-- TASK PROMPT --
Below are some records. Return exactly the lines from the one with "清、石川さゆり、小林旭……超" to the one with "en Eureka, MO", and nothing else.

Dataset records
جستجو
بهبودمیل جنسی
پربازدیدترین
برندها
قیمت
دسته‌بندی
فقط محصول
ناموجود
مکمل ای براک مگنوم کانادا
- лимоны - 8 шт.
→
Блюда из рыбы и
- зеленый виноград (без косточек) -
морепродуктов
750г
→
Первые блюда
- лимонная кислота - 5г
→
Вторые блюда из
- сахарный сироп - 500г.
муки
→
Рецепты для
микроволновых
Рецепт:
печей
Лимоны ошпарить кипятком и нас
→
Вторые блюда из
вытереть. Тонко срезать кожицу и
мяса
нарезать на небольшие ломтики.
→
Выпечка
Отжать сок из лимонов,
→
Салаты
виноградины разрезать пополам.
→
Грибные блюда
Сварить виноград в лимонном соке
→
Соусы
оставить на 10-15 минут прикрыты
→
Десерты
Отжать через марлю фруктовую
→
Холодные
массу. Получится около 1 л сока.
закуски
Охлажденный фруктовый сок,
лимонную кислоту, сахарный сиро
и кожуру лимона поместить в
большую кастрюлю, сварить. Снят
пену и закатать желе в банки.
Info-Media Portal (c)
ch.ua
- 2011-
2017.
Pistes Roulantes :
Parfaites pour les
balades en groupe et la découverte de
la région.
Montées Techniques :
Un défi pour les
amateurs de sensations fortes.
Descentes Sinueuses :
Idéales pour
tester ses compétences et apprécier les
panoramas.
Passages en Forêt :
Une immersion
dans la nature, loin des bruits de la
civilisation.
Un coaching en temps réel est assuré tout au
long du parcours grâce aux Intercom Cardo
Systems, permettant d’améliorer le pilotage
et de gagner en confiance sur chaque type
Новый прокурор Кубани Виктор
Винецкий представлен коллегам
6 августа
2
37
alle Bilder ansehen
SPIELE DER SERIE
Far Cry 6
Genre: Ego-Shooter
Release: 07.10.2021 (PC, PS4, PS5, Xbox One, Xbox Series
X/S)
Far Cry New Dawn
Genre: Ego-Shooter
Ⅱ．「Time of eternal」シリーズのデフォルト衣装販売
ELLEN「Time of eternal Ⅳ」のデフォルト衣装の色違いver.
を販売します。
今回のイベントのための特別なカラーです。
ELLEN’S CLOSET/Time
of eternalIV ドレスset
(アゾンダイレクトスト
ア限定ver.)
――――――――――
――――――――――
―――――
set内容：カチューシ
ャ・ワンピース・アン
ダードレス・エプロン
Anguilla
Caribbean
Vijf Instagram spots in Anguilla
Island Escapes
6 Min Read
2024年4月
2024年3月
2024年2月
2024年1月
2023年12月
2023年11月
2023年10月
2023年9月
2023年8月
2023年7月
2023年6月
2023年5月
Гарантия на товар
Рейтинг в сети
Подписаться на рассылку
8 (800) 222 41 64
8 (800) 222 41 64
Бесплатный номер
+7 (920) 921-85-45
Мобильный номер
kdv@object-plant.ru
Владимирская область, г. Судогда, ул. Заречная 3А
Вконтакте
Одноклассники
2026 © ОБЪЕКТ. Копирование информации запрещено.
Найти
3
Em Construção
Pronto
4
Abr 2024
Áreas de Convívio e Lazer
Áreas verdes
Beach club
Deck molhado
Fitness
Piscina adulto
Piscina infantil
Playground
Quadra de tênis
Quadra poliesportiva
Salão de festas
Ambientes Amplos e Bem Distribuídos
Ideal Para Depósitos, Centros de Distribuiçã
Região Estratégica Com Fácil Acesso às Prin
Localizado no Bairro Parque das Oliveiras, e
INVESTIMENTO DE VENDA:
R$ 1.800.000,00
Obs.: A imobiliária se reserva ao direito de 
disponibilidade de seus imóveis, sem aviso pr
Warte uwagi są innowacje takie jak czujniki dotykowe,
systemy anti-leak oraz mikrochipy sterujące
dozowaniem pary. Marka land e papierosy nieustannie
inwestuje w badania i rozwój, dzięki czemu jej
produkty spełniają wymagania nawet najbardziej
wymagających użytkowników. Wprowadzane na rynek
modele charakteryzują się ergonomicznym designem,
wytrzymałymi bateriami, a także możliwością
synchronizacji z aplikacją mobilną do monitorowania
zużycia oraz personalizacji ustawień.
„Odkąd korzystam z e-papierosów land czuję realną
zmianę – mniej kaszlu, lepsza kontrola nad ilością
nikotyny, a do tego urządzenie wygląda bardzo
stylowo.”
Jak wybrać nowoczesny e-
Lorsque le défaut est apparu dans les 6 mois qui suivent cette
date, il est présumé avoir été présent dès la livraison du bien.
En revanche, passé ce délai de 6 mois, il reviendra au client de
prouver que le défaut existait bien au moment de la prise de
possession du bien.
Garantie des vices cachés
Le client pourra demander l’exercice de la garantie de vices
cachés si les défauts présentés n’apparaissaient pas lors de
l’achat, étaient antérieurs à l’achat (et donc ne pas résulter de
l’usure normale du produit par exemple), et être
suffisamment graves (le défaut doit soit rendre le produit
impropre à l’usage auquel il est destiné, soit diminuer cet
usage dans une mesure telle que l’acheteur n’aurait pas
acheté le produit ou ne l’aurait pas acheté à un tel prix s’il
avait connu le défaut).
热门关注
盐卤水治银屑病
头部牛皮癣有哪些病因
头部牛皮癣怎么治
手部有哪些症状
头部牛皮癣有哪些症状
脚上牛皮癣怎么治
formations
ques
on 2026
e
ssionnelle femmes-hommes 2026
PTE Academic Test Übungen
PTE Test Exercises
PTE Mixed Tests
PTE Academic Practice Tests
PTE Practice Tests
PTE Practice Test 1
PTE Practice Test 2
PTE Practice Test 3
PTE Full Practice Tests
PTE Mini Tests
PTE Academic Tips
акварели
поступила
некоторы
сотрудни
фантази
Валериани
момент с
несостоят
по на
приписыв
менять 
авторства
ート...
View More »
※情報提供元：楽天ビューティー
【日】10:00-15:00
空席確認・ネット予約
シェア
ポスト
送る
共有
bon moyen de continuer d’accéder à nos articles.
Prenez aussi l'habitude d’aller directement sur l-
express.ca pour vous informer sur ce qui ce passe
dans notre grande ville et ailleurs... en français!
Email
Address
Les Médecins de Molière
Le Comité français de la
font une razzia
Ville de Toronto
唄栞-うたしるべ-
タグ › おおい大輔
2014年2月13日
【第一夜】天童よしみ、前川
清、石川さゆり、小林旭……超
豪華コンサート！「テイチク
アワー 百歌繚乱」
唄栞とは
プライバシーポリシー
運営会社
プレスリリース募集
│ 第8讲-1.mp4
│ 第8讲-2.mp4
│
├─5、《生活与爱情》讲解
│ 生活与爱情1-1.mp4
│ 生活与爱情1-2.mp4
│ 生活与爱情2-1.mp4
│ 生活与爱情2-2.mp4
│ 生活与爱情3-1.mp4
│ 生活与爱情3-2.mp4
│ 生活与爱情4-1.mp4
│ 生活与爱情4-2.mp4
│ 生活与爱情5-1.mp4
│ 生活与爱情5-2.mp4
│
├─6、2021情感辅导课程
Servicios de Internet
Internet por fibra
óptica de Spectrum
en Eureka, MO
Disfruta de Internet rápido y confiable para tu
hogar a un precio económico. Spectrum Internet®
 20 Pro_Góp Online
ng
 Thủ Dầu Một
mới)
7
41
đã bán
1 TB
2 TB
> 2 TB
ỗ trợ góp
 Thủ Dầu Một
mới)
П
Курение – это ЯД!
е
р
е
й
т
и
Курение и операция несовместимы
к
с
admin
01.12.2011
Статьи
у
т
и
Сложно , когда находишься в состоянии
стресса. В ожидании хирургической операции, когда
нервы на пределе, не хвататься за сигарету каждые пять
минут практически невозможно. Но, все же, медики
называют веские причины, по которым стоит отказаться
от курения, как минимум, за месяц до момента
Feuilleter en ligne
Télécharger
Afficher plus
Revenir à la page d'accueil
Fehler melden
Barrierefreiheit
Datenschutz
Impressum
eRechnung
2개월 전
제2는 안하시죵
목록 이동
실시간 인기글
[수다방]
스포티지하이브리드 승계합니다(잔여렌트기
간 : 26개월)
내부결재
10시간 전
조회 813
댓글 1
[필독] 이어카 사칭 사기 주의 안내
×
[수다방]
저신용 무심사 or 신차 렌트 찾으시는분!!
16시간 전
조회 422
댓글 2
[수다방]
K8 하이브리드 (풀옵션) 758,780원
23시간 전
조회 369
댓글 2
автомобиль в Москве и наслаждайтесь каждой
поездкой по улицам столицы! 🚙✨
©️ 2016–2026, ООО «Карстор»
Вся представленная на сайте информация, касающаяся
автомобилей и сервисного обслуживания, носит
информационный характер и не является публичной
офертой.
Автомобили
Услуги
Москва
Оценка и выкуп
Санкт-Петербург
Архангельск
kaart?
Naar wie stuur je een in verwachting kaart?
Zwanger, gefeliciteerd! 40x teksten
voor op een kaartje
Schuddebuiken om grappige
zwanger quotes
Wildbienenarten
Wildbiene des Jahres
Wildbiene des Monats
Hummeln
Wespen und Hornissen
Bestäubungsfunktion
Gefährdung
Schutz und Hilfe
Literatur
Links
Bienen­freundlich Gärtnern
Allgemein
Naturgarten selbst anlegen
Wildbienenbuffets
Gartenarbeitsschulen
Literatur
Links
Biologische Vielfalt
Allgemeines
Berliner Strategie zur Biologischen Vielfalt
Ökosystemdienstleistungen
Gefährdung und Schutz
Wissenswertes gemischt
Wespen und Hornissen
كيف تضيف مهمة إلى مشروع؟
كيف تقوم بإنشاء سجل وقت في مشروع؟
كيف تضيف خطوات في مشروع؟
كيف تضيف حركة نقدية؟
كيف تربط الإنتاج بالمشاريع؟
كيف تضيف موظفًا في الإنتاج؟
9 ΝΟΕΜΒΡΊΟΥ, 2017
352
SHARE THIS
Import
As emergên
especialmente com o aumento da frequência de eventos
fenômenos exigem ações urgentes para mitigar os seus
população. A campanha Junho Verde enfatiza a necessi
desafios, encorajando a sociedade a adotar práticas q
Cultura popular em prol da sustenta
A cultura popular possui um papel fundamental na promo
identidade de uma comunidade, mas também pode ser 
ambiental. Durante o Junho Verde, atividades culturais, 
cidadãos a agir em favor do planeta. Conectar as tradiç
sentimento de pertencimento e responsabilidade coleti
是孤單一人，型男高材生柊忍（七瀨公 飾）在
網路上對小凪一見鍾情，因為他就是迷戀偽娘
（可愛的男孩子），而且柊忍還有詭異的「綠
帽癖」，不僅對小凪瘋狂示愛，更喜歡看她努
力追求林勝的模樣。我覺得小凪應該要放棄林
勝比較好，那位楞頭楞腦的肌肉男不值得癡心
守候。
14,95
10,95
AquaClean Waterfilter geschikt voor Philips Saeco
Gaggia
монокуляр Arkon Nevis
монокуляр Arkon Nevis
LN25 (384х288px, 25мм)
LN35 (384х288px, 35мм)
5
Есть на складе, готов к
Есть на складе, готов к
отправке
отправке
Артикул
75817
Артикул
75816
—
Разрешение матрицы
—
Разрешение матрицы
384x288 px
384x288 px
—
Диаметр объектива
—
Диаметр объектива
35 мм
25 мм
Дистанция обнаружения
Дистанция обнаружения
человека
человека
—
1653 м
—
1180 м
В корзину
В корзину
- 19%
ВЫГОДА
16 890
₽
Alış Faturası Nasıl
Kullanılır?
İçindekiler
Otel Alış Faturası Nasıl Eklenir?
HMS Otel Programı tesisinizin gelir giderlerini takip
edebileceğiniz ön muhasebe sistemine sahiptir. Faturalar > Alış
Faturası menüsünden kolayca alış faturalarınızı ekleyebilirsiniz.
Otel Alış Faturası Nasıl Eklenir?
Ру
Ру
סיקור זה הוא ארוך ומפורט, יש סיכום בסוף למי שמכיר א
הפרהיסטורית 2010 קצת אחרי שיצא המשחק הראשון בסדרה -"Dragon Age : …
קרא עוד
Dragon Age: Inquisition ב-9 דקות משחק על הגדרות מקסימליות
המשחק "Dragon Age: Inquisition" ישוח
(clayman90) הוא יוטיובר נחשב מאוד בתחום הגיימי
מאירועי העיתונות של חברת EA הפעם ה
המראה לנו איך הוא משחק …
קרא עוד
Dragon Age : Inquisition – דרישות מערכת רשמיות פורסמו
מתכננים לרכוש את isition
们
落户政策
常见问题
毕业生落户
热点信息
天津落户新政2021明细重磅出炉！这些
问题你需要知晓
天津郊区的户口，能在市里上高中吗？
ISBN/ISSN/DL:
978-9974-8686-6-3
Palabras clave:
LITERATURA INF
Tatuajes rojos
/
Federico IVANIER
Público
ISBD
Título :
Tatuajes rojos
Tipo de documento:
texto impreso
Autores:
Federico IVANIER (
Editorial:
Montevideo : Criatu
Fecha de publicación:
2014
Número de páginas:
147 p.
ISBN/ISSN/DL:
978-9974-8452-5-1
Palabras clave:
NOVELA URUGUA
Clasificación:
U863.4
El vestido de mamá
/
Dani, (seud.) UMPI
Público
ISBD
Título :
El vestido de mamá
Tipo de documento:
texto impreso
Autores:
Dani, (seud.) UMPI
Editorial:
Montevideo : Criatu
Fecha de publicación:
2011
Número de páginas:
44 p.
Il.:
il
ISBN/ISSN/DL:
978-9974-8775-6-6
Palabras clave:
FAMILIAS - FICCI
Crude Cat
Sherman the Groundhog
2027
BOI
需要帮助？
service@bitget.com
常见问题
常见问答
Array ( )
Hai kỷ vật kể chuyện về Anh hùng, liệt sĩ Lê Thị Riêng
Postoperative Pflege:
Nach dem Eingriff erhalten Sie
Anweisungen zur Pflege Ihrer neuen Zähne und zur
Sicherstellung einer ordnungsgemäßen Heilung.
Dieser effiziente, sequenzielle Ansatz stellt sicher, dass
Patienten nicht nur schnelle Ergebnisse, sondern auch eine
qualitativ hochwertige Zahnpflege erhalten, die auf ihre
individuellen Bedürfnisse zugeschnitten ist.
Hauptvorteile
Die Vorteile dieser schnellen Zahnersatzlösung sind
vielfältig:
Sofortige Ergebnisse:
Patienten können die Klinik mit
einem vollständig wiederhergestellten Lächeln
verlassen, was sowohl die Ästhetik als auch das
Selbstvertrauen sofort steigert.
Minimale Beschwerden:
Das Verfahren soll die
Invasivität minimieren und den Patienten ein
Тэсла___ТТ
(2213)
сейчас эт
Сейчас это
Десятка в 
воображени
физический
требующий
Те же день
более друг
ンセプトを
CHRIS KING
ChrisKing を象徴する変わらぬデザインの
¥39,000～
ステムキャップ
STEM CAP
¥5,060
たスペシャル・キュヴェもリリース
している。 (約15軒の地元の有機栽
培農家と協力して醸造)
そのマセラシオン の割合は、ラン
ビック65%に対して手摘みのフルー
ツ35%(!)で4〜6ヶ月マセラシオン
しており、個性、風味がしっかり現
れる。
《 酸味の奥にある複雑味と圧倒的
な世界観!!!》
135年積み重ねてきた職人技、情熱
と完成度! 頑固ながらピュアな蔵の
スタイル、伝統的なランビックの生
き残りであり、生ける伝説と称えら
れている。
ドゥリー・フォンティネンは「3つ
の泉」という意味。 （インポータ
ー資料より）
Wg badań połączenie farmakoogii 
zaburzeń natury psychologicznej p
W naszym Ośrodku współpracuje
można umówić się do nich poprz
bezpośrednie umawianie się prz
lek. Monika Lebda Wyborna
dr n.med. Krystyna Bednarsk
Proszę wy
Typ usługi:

-- EXERCISE RESULT --
清、石川さゆり、小林旭……超
豪華コンサート！「テイチク
アワー 百歌繚乱」
唄栞とは
プライバシーポリシー
運営会社
プレスリリース募集
│ 第8讲-1.mp4
│ 第8讲-2.mp4
│
├─5、《生活与爱情》讲解
│ 生活与爱情1-1.mp4
│ 生活与爱情1-2.mp4
│ 生活与爱情2-1.mp4
│ 生活与爱情2-2.mp4
│ 生活与爱情3-1.mp4
│ 生活与爱情3-2.mp4
│ 生活与爱情4-1.mp4
│ 生活与爱情4-2.mp4
│ 生活与爱情5-1.mp4
│ 生活与爱情5-2.mp4
│
├─6、2021情感辅导课程
Servicios de Internet
Internet por fibra
óptica de Spectrum
en Eureka, MO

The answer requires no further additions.